The Navy quickly realized, once the Fliers returned to Fremantle, that they had a problem. The Submarine Force was far, far too small. Eight Flier crewmen (almost 10% of the crew!) were going to be wandering around Fremantle, being seen by men they knew and who knew that these men belonged on the Flier…and it wouldn’t take long before people realized that Flier herself wasn’t in port, which would raise interesting questions.
Questions that, the Navy, in order to keep the other submariners from uneccessary fear and worry, would rather remain unasked.
Captain Crowley had to stay in Fremantle because he needed to prepare his defense. While the Board of Investigation he was now facing (standard for investigating the presumed or known losses of any given vessel) was not a court martial, it was only one step down, and if it proved unfavorable, he could face a real Court Martial. Since Admiral Christie was also going to be a defendant in this investigation, the Navy was flying Admiral Freeland Daubin in from the East Coast to preside over the trial. In fact, he landed in Fremantle 66 years ago today.
Earl Baumgart requested to stay in Fremantle, as he was friends with a local family with whom he was staying. Since he was staying there, and eating his meals there rather than in the hotels and restaurants that the submariners haunted, the Navy decided to honor his request. Besides, a spare Flier crewman wouldn’t raise that many eyebrows–last minute reassignments were common enough.
The other six–Liddell, Jacobson, Miller, Tremaine, Howell, and Dello Russo–were loaded on a private plane and flown 350 miles inland to a town named Kalgoorlie.
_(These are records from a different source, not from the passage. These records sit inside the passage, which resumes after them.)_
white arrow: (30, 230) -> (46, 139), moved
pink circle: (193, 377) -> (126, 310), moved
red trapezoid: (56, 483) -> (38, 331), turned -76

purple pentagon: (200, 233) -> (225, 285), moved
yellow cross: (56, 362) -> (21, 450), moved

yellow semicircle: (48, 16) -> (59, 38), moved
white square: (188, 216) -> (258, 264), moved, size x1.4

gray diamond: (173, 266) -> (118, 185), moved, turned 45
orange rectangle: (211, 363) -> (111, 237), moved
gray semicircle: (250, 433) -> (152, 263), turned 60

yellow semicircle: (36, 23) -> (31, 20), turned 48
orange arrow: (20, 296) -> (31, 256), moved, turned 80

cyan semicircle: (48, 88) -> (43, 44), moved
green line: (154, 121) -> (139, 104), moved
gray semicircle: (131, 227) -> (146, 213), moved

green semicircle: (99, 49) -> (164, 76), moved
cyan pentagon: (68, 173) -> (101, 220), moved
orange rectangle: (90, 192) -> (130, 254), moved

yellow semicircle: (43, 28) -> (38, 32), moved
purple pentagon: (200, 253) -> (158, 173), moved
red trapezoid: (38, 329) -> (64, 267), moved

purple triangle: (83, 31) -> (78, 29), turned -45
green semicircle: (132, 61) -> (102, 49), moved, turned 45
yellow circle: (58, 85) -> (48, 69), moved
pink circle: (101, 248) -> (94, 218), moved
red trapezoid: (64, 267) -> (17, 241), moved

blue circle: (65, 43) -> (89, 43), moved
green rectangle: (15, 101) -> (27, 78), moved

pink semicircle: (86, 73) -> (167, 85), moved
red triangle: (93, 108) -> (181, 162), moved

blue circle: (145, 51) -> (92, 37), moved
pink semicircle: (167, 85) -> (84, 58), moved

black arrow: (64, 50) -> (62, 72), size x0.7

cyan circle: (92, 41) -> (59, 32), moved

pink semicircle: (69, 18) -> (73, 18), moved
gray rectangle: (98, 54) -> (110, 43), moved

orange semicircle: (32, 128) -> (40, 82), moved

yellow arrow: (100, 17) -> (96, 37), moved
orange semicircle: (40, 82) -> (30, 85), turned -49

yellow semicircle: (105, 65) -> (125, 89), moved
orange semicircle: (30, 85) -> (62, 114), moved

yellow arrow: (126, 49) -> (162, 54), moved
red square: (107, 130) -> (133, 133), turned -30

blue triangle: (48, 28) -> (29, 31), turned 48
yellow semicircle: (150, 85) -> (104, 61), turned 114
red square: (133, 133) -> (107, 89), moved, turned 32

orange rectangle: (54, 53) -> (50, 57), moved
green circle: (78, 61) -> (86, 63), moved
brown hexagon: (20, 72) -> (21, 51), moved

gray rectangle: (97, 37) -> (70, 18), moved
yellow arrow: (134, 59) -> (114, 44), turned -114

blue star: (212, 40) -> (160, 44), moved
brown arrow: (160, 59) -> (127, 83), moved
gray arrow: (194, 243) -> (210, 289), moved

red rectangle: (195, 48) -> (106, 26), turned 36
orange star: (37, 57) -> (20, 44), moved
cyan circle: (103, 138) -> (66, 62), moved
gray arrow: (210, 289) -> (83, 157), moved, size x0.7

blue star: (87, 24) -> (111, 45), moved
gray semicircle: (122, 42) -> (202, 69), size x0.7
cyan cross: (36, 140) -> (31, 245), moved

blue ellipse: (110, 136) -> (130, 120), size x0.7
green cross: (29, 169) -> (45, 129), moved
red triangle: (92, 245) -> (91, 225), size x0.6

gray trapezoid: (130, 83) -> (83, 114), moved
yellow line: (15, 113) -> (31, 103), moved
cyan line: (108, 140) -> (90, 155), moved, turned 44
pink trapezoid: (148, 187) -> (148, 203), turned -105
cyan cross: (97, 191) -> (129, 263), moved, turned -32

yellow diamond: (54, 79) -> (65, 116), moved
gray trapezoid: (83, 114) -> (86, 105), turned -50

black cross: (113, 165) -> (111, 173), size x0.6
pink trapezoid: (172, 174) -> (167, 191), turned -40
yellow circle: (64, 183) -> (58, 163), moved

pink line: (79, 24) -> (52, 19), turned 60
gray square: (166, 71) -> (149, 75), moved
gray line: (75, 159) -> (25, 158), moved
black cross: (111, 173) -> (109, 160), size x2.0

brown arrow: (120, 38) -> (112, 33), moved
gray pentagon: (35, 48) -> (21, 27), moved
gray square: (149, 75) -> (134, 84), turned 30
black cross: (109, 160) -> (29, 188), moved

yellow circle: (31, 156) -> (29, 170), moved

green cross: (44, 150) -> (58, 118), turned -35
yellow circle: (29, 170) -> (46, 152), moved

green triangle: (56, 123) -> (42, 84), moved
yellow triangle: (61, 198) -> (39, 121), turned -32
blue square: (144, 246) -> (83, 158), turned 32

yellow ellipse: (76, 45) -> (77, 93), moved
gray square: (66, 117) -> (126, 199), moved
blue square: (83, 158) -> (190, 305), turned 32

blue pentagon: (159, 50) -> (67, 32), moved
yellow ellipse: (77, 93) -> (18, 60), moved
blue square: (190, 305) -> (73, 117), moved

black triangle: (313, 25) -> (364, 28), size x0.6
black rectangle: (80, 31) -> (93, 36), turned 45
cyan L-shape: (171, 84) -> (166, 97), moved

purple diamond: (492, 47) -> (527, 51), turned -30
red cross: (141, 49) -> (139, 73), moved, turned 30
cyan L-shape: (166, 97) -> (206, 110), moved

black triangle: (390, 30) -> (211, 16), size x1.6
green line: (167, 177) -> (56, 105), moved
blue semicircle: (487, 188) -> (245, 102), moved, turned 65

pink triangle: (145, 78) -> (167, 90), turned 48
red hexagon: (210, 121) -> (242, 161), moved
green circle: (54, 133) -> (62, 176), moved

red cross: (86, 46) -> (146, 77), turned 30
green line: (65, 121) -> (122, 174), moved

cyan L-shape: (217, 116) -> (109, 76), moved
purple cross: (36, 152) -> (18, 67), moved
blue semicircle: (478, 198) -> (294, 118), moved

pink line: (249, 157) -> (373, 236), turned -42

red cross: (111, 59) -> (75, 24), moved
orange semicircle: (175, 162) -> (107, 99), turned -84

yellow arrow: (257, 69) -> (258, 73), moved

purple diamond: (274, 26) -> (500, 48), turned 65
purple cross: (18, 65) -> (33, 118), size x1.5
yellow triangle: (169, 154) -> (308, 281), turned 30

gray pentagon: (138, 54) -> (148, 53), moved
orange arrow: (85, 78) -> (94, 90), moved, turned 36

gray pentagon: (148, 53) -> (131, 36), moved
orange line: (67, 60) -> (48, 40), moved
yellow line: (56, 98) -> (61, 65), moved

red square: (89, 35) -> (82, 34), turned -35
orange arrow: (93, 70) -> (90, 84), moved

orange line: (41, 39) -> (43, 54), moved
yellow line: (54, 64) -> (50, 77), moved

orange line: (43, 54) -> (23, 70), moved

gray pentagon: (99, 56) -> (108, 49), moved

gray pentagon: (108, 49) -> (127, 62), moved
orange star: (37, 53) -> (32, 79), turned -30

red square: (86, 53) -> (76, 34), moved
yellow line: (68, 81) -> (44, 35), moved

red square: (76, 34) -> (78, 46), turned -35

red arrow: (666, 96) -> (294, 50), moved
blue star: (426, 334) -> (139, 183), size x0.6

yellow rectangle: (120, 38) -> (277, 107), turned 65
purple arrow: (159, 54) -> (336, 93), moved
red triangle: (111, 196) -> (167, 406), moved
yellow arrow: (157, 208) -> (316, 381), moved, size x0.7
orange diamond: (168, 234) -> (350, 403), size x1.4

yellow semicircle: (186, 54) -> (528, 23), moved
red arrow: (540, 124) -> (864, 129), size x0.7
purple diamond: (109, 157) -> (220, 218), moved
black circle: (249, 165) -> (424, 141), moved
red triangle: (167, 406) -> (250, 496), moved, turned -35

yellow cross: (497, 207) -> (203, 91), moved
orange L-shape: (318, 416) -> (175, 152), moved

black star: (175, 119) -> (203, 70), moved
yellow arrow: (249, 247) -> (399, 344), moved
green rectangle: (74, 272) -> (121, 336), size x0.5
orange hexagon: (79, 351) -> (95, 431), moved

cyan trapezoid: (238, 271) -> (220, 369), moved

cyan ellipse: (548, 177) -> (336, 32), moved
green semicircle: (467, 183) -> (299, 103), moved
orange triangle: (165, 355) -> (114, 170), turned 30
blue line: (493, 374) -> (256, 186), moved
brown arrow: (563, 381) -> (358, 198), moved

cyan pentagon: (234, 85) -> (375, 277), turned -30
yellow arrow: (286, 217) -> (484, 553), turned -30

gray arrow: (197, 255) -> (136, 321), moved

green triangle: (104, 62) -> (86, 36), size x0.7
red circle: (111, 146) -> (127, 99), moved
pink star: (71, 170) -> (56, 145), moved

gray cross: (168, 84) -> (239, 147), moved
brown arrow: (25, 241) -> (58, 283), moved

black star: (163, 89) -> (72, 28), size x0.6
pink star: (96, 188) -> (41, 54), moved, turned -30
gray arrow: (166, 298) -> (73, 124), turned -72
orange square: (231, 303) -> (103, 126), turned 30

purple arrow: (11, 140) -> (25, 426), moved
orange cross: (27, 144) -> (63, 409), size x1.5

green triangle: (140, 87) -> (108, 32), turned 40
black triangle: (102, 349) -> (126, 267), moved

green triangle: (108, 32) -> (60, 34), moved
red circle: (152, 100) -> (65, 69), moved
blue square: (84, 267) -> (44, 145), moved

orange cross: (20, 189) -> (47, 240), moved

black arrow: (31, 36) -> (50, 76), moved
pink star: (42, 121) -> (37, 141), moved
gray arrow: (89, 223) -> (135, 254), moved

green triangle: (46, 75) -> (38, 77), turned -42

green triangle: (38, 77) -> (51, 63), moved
It was also in the middle of nowhere. In short, it was the perfect place to stash six guys whose location needed to be kept secret for another week or so.
Kalgoorlie is still, as it was in 1944, a large mining town with some of the biggest gold and nickel mines around. It sits near “The Super Pit”, Australia’s largest open pit gold mine.
Al Jacobson, who, along with Lt. Liddell, stayed in the mine foreman’s house that week, (the enlisted, I presume stayed in one of the numerous hotels in Kalgoorlie) got a first hand look at a mining operation–or he would have had they stayed there any other week of the year. The first morning there, he recalled going to the mine with the harrassed looking foreman where all the miners were gathered. The Union leader yelled, “Are we going to work today men?” “NO!” was the resounding answer.
Then they all trooped away…to the racetrack. They weren’t on strike. Kalgoorlie’s biggest week of the year is the horse races held each September and war or not, they continued, and all mining operations were suspended until then, despite the fact the foreman’s orders were to run the mine at full capacity.
We know Al visited the racetrack on September 9, because he still has the program for that day.
Soon, however, they were going to return to Fremantle to face whatever music the Navy decided to play for them.